Everything you specified on evaluation_metrics is going to be part of the report.

Let's say you applied the trainer with a couple of SupervisedTrainConditions. In that scenario, perhaps a report is more of a formality. But if you instead wanted to compare dozens of SupervisedTrainConditions, a report can be really insightful and organize the results in a clean way. Plus, at the end of the report, the best version is indicated, so you do not have to look for it. The best version is assumed to be the one that yielded the lower test loss.

So, for a SupervisingTrainer to produce reports, pass a path and file name to save_report_to on its instantiation. Otherwise, a report will not be produced. It's completely up to you.

What is the difference between parameters, hyperparameters, and train conditions?

Parameters of a model are the trainable parameters of its architecture, such as weights, biases, coefficients, etc. When the model is trained, parameters are usually recomputed at each iteration by a solver or an optimizer algorithm. Only this solver/optimizer has control of the values of the model's parameters. You can access their values using the trained_parameters method of a model, once it has been trained.

Hyperparameters of a model are the non-trainable parameters, whose values are controlled by us. Their values can determine the architecture of the model or the way it is optimized. Examples are which kernel function to use in a SVM, which activation function to use on a neural network layer, etc. You can access their current values using the non_trainable_parameters method of a model.

Train conditions represent the way a training session is conducted. They are properties of the session itself, rather than the model, such as which loss function is used, how the dataset should split between train and test, how many iterations should be computed, the size of batches, etc. You can define a set of train conditions using SupervisedTrainConditions objects.

📑 API Reference

.models

SupervisedModel

Abstract Class, representing models that are trained in a supervised way, i.e., with labelled examples.
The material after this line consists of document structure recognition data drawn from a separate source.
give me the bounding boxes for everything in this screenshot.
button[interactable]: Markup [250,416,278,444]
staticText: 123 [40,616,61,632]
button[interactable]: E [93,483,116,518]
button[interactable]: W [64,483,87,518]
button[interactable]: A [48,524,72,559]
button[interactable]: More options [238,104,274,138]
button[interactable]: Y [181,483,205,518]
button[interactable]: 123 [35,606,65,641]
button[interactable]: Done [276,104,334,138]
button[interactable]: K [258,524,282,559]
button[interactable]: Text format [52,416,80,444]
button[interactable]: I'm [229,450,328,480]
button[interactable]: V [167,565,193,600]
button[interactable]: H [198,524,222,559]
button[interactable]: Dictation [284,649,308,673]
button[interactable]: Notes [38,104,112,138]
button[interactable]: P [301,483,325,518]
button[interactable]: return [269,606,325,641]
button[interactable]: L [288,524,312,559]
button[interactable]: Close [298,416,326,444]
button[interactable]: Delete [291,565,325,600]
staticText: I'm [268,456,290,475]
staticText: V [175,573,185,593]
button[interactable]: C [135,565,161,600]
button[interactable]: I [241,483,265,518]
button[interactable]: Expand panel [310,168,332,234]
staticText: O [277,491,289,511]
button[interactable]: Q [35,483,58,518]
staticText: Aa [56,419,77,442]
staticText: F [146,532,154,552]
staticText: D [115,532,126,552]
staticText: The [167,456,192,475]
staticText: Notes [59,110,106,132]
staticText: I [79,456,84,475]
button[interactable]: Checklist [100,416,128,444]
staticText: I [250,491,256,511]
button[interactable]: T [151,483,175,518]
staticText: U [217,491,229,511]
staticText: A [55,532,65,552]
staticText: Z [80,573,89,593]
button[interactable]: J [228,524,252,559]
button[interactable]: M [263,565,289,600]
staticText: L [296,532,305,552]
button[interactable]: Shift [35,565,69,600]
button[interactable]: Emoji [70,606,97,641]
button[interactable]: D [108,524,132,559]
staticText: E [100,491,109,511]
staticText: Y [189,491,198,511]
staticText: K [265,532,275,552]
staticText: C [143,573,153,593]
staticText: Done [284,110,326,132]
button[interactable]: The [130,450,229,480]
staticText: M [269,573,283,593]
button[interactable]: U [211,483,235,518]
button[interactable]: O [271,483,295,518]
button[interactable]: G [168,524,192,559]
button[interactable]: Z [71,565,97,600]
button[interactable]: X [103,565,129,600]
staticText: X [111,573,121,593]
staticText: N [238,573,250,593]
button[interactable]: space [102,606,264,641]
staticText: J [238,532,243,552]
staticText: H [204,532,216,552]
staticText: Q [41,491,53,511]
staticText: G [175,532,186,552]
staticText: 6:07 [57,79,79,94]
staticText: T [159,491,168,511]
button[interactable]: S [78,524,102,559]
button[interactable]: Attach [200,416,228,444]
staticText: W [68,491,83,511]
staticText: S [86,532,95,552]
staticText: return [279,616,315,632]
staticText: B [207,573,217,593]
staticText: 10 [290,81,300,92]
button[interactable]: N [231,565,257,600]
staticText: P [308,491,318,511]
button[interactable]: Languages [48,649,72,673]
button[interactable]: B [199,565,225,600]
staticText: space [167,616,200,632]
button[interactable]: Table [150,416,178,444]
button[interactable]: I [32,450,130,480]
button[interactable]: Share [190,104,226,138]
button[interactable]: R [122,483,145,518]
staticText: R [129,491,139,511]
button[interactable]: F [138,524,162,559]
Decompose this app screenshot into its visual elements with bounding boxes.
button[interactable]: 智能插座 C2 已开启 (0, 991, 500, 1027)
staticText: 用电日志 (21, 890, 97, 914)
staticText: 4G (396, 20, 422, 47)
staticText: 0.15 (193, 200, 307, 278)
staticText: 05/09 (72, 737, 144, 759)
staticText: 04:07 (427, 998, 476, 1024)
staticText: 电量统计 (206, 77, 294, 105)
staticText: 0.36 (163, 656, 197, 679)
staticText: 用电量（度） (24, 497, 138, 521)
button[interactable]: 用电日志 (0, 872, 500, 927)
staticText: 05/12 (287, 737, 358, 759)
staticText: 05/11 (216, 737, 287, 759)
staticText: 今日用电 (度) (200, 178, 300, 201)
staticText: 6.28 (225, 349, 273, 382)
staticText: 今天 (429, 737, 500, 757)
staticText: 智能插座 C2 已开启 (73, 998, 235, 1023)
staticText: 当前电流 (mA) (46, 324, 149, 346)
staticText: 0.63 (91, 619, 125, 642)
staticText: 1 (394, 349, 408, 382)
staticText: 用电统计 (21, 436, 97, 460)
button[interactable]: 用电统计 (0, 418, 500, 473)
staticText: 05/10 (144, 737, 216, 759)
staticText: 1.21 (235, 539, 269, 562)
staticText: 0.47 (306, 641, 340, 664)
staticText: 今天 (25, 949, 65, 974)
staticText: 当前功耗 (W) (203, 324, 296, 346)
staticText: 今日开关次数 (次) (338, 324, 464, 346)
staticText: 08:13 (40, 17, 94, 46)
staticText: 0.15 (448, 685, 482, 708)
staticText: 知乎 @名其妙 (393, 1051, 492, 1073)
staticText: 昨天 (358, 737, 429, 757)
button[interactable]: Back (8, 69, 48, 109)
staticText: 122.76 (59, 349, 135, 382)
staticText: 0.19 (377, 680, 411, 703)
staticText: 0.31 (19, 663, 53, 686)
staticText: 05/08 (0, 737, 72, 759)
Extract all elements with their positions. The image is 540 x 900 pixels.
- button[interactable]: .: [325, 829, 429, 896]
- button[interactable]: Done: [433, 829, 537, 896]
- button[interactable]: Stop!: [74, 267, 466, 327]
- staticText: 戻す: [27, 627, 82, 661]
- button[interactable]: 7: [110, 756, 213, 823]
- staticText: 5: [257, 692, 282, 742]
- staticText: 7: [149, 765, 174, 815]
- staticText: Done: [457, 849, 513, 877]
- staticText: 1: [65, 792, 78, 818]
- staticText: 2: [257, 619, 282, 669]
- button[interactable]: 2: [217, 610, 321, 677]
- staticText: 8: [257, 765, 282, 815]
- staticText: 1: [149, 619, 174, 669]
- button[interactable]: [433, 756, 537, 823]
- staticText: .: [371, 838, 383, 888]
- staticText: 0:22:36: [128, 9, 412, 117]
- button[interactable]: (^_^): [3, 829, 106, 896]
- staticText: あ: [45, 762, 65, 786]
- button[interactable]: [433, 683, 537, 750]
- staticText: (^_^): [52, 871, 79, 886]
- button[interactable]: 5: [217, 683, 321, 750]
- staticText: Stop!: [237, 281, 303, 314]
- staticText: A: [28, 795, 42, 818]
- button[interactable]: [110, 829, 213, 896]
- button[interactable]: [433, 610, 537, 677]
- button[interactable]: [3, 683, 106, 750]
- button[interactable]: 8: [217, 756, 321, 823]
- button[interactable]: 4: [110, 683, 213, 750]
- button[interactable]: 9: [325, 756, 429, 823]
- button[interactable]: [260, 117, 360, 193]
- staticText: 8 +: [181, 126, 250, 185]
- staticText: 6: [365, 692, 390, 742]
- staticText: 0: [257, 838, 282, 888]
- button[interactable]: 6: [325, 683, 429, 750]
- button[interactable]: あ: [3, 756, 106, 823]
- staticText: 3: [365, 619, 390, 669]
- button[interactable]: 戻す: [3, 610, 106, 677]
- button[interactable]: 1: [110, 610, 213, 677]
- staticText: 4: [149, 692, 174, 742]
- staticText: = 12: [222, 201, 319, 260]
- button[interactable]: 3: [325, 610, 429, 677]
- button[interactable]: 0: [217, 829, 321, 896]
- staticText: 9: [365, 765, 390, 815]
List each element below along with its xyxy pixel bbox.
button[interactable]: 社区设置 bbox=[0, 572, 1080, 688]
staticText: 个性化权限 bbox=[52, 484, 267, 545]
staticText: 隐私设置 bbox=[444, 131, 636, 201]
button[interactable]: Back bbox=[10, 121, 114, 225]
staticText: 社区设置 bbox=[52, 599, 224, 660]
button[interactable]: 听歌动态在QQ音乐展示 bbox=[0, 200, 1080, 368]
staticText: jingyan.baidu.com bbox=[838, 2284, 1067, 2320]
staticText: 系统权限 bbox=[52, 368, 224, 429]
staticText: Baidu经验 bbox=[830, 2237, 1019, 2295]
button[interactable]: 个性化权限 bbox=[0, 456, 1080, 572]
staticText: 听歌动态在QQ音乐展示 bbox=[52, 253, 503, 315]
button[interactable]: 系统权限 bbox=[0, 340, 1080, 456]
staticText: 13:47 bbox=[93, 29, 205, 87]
Concrete classes to instantiate:

Class Provider Designs tested
SkLearnModel SciKit Learn SVC, GBR
TorchModel PyTorch Any nn.Module

Being Class, any of the above:

Class(design, name = None)

instantiates a concrete SupervisedModel with the given design.

Parameters:

  • design (Any) : An object of the respective library that specifies a design/architecture of a model. The type of this object is dependent of the specific subclass. See documentation of subclasses.

  • name (str): A symbolic name for the model. It is mentioned in plots, reports, versioning, etc.


Properties

Read-only:

  • design (Any): The design object in its current state. It is advised not to make any modifications to it, as it may result in unpredictable behaviour of the SupervisedModel.

  • versions (list): The history of all the trained versions of the model. Each version corresponds to the parameters (weights, biases, coefficients, ...) that were the product of a training session with some train conditions.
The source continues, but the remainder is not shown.